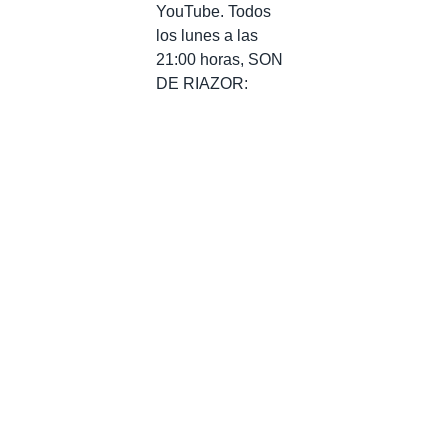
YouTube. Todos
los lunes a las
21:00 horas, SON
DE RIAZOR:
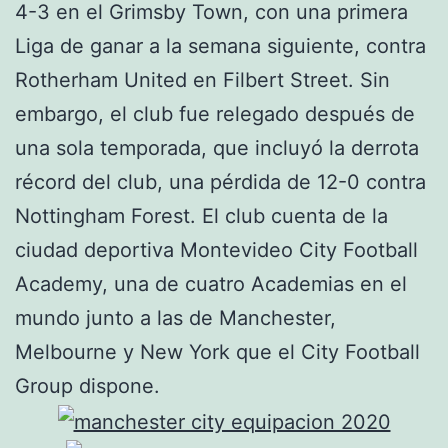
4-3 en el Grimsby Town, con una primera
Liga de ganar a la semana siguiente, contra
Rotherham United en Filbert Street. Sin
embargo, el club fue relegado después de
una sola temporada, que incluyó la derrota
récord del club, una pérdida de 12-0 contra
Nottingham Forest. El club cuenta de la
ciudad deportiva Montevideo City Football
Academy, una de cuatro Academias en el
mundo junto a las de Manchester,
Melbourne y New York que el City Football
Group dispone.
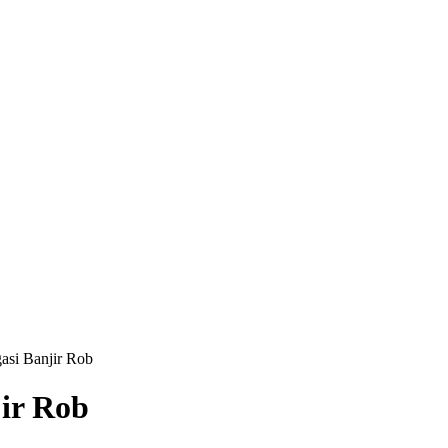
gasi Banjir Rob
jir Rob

○ ○ ○ ○

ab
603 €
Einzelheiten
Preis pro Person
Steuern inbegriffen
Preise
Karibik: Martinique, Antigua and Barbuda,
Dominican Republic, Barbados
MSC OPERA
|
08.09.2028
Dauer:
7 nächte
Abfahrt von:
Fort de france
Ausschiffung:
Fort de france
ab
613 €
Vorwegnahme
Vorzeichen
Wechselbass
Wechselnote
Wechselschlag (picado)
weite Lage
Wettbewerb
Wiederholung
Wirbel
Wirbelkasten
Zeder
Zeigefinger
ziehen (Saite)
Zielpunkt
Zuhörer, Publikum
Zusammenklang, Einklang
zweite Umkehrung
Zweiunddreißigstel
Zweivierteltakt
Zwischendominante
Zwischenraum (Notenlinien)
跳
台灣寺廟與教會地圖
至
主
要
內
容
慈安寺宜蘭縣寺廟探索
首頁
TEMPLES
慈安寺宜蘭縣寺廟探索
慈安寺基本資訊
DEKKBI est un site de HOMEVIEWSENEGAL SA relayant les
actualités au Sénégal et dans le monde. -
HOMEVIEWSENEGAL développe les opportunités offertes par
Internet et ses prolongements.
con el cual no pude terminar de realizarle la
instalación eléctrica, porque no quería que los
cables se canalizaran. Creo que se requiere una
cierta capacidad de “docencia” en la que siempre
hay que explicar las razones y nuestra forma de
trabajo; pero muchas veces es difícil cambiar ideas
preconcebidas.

○ ○ ○ ○

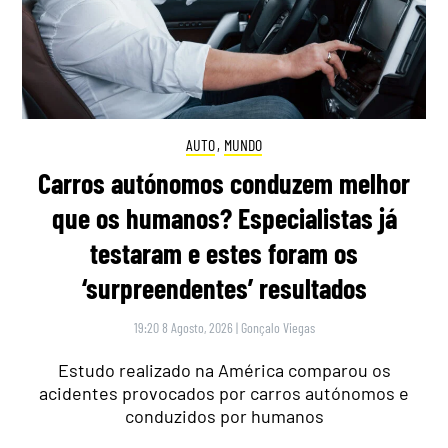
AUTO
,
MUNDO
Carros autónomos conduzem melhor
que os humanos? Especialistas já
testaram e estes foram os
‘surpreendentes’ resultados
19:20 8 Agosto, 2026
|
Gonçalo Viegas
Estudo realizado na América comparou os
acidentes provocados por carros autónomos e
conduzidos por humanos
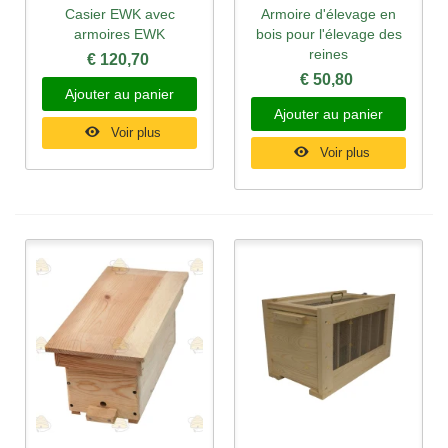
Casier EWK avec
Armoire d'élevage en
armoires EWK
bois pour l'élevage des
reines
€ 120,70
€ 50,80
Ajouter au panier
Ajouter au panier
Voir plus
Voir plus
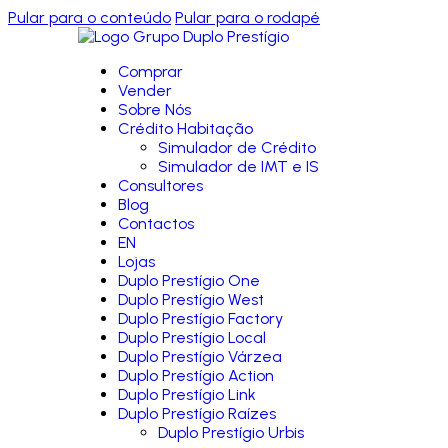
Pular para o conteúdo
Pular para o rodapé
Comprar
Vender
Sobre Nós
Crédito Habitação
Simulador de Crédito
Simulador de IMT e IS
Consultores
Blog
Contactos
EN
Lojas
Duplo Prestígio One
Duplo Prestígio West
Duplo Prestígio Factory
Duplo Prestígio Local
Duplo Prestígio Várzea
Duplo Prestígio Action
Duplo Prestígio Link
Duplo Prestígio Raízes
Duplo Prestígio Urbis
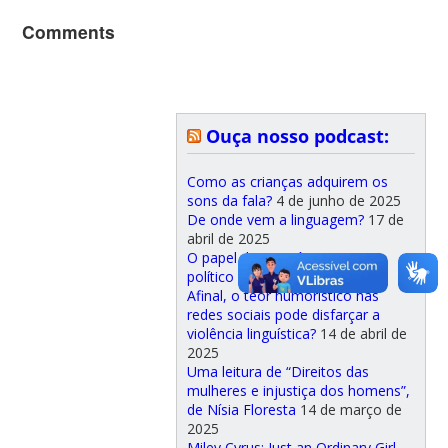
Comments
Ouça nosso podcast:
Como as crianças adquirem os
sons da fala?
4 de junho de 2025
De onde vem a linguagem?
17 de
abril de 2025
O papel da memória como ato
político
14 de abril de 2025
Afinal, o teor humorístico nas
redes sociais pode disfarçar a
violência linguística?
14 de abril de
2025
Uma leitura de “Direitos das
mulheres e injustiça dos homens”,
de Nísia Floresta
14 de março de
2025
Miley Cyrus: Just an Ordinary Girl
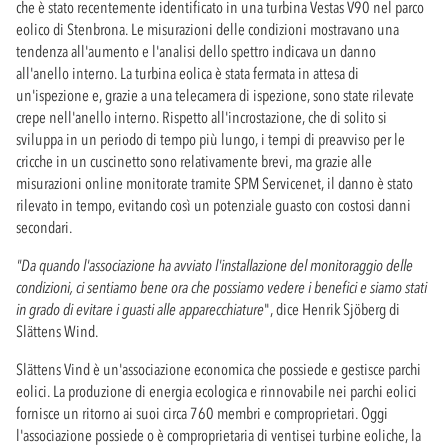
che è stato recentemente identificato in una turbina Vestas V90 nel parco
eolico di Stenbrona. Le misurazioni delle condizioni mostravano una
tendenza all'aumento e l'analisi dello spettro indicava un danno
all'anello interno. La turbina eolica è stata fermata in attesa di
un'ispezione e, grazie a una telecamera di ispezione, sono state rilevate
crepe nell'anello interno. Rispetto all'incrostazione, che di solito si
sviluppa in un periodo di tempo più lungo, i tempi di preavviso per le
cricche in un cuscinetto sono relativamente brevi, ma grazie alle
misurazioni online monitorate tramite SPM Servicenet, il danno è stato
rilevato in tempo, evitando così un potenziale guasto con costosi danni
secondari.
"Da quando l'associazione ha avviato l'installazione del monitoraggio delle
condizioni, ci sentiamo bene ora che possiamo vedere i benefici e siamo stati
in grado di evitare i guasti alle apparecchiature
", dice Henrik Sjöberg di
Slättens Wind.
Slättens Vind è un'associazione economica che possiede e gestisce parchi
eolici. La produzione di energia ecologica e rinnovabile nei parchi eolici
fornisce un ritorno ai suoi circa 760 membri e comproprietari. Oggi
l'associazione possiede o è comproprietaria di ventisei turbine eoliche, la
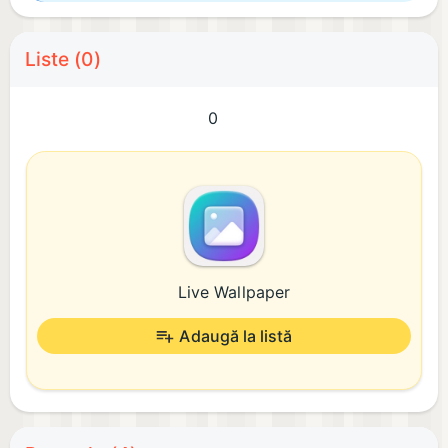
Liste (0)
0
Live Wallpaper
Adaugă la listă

○ ○ ○ ○

### What this task involves:
The range runs from the line with "Rotherham United en Filbert Street. Sin" up to and including the line with "Academy, una de cuatro Academias en el" in the listing above; please write out exactly those lines and nothing more.

### Written answer:
Rotherham United en Filbert Street. Sin
embargo, el club fue relegado después de
una sola temporada, que incluyó la derrota
récord del club, una pérdida de 12-0 contra
Nottingham Forest. El club cuenta de la
ciudad deportiva Montevideo City Football
Academy, una de cuatro Academias en el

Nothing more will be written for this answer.